News
Featured Image

TWICKENHAM, England, June 12, 2018 (LifeSiteNews) — There is a large house on the southwestern outskirts of London. It is an impressive building set back from the road and towering over those who stand in front of it or those who enter.

Today, it is an abortion center run by the British Pregnancy Advisory Service.

This house, in a residential quarter of suburban London, is yet another monument to Britain’s culture of death.

It was not always so.

At one time, this building was a convent run by a Catholic order of nuns, the Daughters of the Immaculate.

Image
A British abortion center was once a convent chapel where Mass was celebrated.

In the 1960s, students from nearby St. Mary’s College at Strawberry Hill would come to this building to lodge there under the care of the nuns while they studied to be teachers. Within this Catholic hostel, there was, of course, a chapel where Holy Mass and Eucharistic Adoration took place.
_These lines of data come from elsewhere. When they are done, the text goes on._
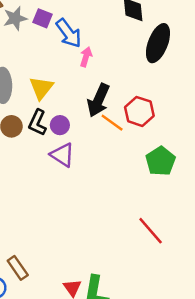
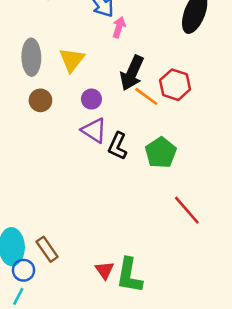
black L-shape: (38, 123) -> (118, 146), moved
green pentagon: (160, 161) -> (161, 153), moved

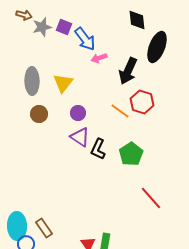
pink arrow: (119, 27) -> (99, 58), turned -126
black arrow: (132, 73) -> (128, 71), moved

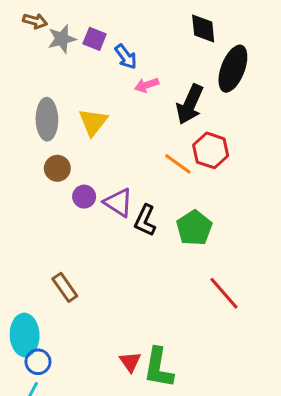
blue arrow: (85, 39) -> (126, 57), size x0.7
purple circle: (78, 113) -> (84, 197), moved
brown rectangle: (44, 228) -> (65, 287), moved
Today, a different sacrifice takes place, however, one to a very different god.

How did this come about?

Some claim the sisters were unaware of the intended use of the former convent building when they came to sell it to buyers back in the late 1960s. In any event, by 1970, a forty-bed establishment had opened: The Richmond Private Clinic and Nursing Home.

Abortion in certain circumstances was permitted by legislation the British Parliament passed in 1967. By the following year, the 1967 Abortion Act had come into existence. In due course, this new private clinic at Twickenham obtained the necessary license to perform abortions, despite protest from the area’s Member of Parliament, Toby Jessel, and local church groups.

In April 1971, the Richmond Clinic placed an advertisement in The Times newspaper recruiting more office staff. In particular, the owner sought “a young lady” between 25-35 years old fluent in English, French, and German. The same paper also carried another advertisement from the center seeking nursing staff fluent in French. With the Richmond Clinic’s proximity to Heathrow airport, then London’s only major air terminal, the potential “market” for foreigners traveling to England to take advantage of its liberal abortion laws was not lost on those running the center.

In June 1971, one such woman was Odette Boutte. She came from France to England with her husband, intending to have an abortion at the Richmond Clinic. The 42 year-old Frenchwoman had four children between 7 and 23 years old, and she was almost five months’ pregnant. Her decision to come to Britain for an abortion — for which her husband paid £450 — was to cost her life.

Madame Boutte died at Richmond Clinic from a hemorrhage. An inquest into her death soon followed. The coroner’s verdict was one of misadventure. The verdict came with a recommendation for the abortion center, namely, that future operations were to be performed only during daytime, as emergencies were harder to deal with outside working hours. Despite the fatality, the center’s license to perform abortions was retained.

By the next year, however, the Richmond Clinic had closed. In June 1972, the center was ordered to produce certain records for a government inspection. These were not forthcoming, and so the place was closed.

The building on Rosslyn Road was to stand idle for seven years until occupied once more by a different provider of the same trade.

In March 1979, the Pregnancy Advisory Service (PAS) bought the premises, complete with the coveted license to operate the same business as had taken place there before. PAS made an application to the local health authority to reclassify the building as a maternity home under the name “Rosslyn.” Despite opposition from the local MP, Toby Jessel, along with certain members of the health authority, a cottage in the grounds of the former convent was refurbished and business once again seemingly flourished with lots of “visitors” coming from abroad.

In 1996, the premises changed owners once more.  PAS was absorbed into the British Pregnancy Advisory Services, which is now the current owner of the building.

To this day, their trade continues. According to a recent government inspection report, “between 1 July 2014 and 30 June 2015, 5,492 surgical terminations and 1,973 medical terminations” were carried out at the Twickenham center, with 323 abortions being performed when the foetus was 21 weeks or over.

Today, there is, however, a daily peaceful vigil of prayer and witness by Good Counsel Network outside the Twickenham center.

The vigil started there in November 2013 after a 40 Days for Life campaign. Each week, the Good Counsel Network (GCN) maintains its presence at the abortion center. The GCN is a UK pro-life charity that works under the patronage of Our Lady of Good Counsel to be there for the women who are thinking of having an abortion to offer them alternatives: practical help, such as accommodation options, financial support and legal advice. They also offer each woman the moral support she needs so that she can, if she chooses, continue with her pregnancy.

Through the years, there have been two 40 Days for Life campaigns at the Twickenham center. At these vigils, like with the Good Counsel Network, volunteers pray for the unborn babies, their mothers and fathers, and everyone else who is involved in the abortion decision, including abortion center staff. Since 2013, during the course of these vigils, 20 women chose life for their babies.

In the past, when the building was run for a different purpose by the nuns, there was Holy Mass each day in the convent’s chapel. Then the priest would hold aloft the consecrated Host and say the words: This is my Body.

Those words still resonate inside that building today, even yet, for what is taking place still concerns His Body.